COOK COUNTY CRIMINAL COURTHOUSE — Latin King member Jovanny Martinez was sentenced to 75 years in prison for killing a 15-year-old who refused to flash a gang sign, a slaying the sentencing judge called the "most savage and most horrific" case she has heard.

Almost four years after the case drew the national spotlight for its brutality, Judge Maura Slattery-Boyle handed down a harsh sentence against one of the gang members who chased Alex Arellano down, ran him over, beat and shot him and lit him on fire.

"You did this for your gang," Slattery-Boyle said. "Where are they now? They aren't here. They left you."

Martinez was found guilty in April of pulling the trigger. His co-defendant, Erick Ortiz has not yet been sentenced.

Arellano's charred remains were found in an boarded up house the day after his murder. His mother cried in court during the sentencing Thursday.

"I even thought about taking my own life. ... I would ask Alex to come get me," Yeimi Tirado wrote in a victim impact presented to the court. 

Prosecutors said that Alex Arellano, 15, was walking with a girlfriend he met on a social networking site in the Gage Park neighborhood in May 2009. The two were on their way to a birthday party when they were allegedly confronted by a group of teens demanding that Arellano show a gang sign.

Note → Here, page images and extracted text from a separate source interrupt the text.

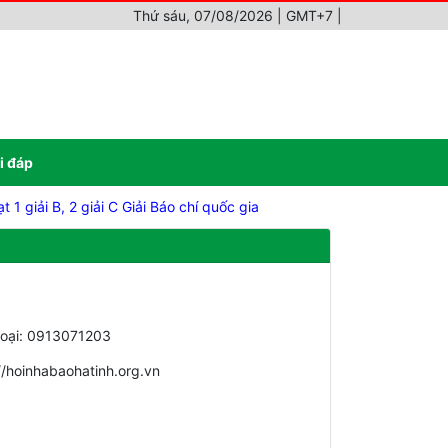
Thứ sáu, 07/08/2026 | GMT+7
|
i đáp
 giải B, 2 giải C Giải Báo chí quốc gia
hoại: 0913071203
//hoinhabaohatinh.org.vn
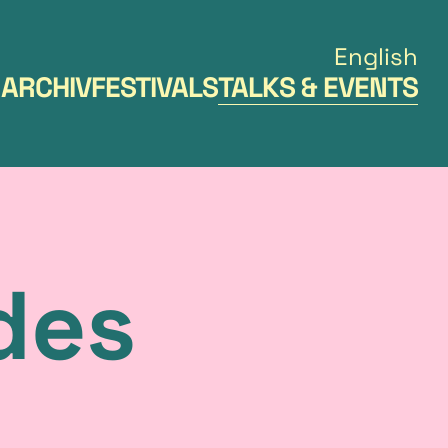
English
 ARCHIV
FESTIVALS
TALKS & EVENTS
des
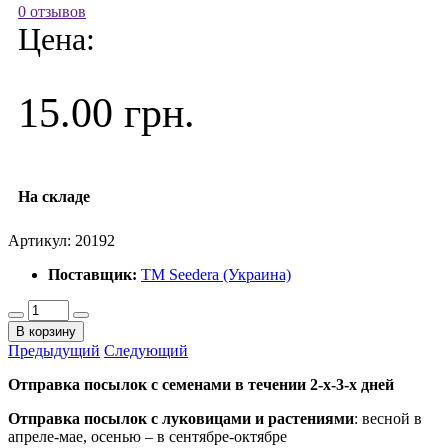
0 отзывов
Цена:
15.00 грн.
На складе
Артикул:
20192
Поставщик:
ТМ Seedera (Украина)
В корзину
Предыдущий
Следующий
Отправка посылок с семенами в течении 2-х-3-х дней
Отправка посылок
с луковицами и растениями
: весной в
апреле-мае, осенью – в сентябре-октябре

When Arellano refused, denying any gang affiliation, the gangbangers beat him with baseball bats, ran him over with a car, shot him in the head and then set him on fire, prosecutors said.

"They were flexing their Latin King muscles," said Assistant State's Attorney John Maher, recapping in closing arguments Monday how the street gang had "taken over" part of the city. "Essentially, if the Latin Kings don't like your haircut, they ... kill you."

Maher compared the "sheer brutality and depravity" of Arellano's murder to "something right out of the pages of 'Lord of the Flies,'" a classic novel about boys who turn into murderous "savages" when left to their own devices after a plane crash on an uninhabited island.

"So much for dignity in death," he said in reference to the decision to torch Arellano's body in an effort to destroy evidence.

"The carnage they inflicted is so base ... it's unimaginable what Alex endured," Boyle said in April, finding both defendants guilty of first-degree murder. "You believe that part of the city of Chicago somehow belongs to you. Nothing belongs to you, nothing."

Alisa Campos, 25, and Edgar Silva, 21, previously pleaded guilty in the murder. A fifth individual wanted in the case remains at large.